Pre-9i Oracle used this construct:
WHERE table1.col(+) = table2.col
, (+) here denoting the nullable column, and LEFT and RIGHT joins could be emulated by mere switching:
WHERE table1.col = table2.col(+)
In MySQL, there is no FULL OUTER JOIN and it needs to be emulated.
Ususally it is done this way:
SELECT *
FROM table1
LEFT JOIN
table2
ON table1.col = table2.col
UNION ALL
SELECT *
FROM table1
RIGHT JOIN
table2
ON table1.col = table2.col
WHERE table1.col IS NULL
, and it's more convenient to copy the JOIN and replace LEFT with RIGHT, than to swap the tables.
Note that in SQL Server plans, Hash Left Semi Join and Hash Right Semi Join are different operators.
For the query like this:
SELECT *
FROM table1
WHERE table1.col IN
(
SELECT col
FROM table2
)
, Hash Match (Left Semi Join) hashes table1 and removes the matched elements from the hash table in runtime (so that they cannot match more than one time).
Hash Match (Right Semi Join) hashes table2 and removes the duplicate elements from the hash table while building it.
I may be missing something here, but the only difference between LEFT and RIGHT joins is which order the source tables were written in, and so having multiple LEFT joins or multiple RIGHT joins is no different to having a mix. The equivalence to FULL OUTERs could be achieved just as easily with all LEFT/RIGHT than with a mix, n'est pas?
We have some LEFT OUTER JOINs and RIGHT OUTER JOINs in the same query. Typically such queries are large, have been around a long time, probably badly written in the first place and have received infrequent maintenance. I assume the RIGHT OUTER JOINs were introduced as a means of maintaining the query without taking on the inevitable risk when refactoring a query significantly.
I think most SQL coders are most confortable with using all LEFT OUTER JOINs, probably because a FROM clause is read left-to-right in the English way.
The only time I use a RIGHT OUTER JOIN myself is when when writing a new query based on an existing query (no need to reinvent the wheel) and I need to change an INNER JOIN to an OUTER JOIN. Rather than change the order of the JOINs in the FROM clause just to be able to use a LEFT OUTER JOIN I would instead use a RIGHT OUTER JOIN and this would not bother me. This is quite rare though. If the original query had LEFT OUTER JOINs then I'd end up with a mix of LEFT- and RIGHT OUTER JOINs, which again wouldn't bother me. Hasn't happened to me yet, though.
Note that for SQL products such as the Access database engine that do not support FULL OUTER JOIN, one workaround is to UNION a LEFT OUTER JOIN and a RIGHT OUTER JOIN in the same query.

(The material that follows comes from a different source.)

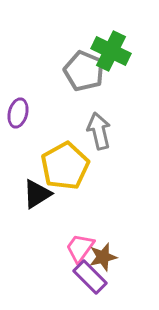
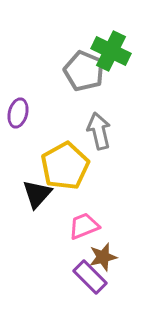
black triangle: rotated 16 degrees counterclockwise
pink trapezoid: moved 4 px right, 22 px up; rotated 32 degrees clockwise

The bottom line is that this is a very poorly formatted SQL statement and should be re-written. Many of the ON clauses are located far from their JOIN statements, which I am not sure is even valid SQL.

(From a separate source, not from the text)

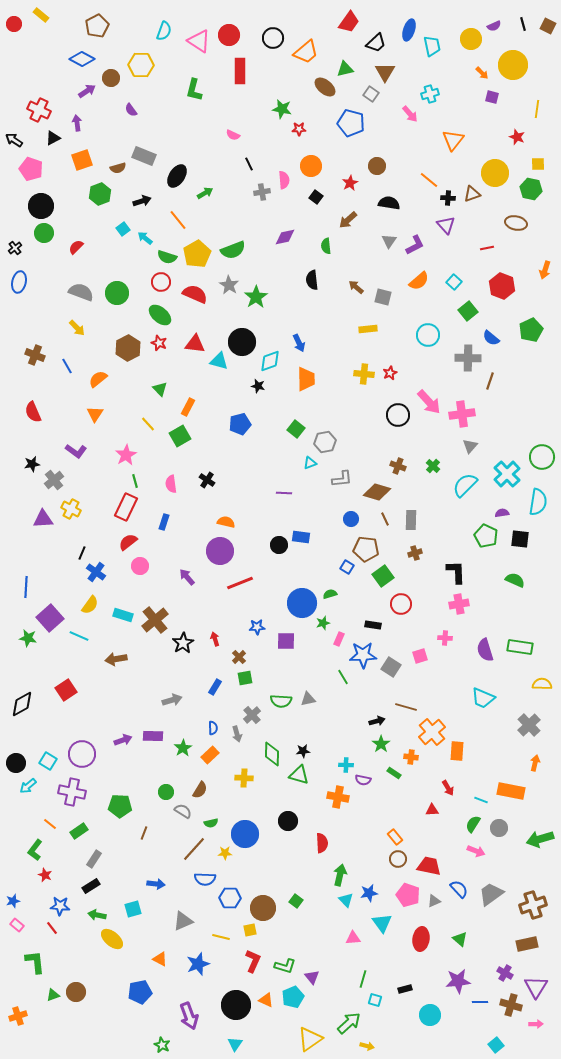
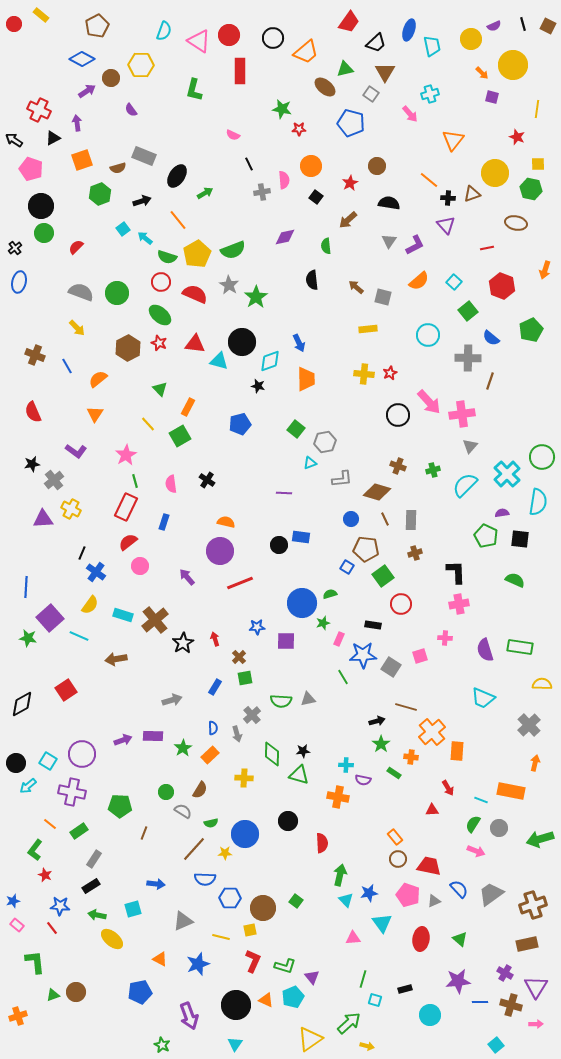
green cross at (433, 466): moved 4 px down; rotated 32 degrees clockwise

For clarity's sake, I would rewrite the query using all LEFT JOINS (rather than RIGHT), and locate the using statements underneath their corresponding JOIN clauses. Otherwise, this is a bit of a train wreck and is obfuscating the purpose of the query, making errors during future modifications more likely to occur.
doesn't this create implicit inner
joins in some places and implicit full
joins in others?
Perhaps you are assuming that because you don't see the ON clause for some joins, e.g., RIGHT OUTER JOIN Table4, but it is located down below, ON Table4.T7FK= Table7.T7PK. I don't see any implicit inner joins, which could occur if there was a WHERE clause like WHERE Table3.T3PK is not null.
The fact that you are asking questions like this is a testament to the opaqueness of the query.
To answer another portion of this question that hasn't been answered yet, the reason this query is formatted so oddly is that it's likely built using the Query Designer inside SQL Management Studio. The give away is the combined ON clauses that happen many lines after the table is mentioned. Essentially tables get added in the build query window and the order is kept even if that way things are connected would favor moving a table up, so to speak, and keeping all the joins a certain direction.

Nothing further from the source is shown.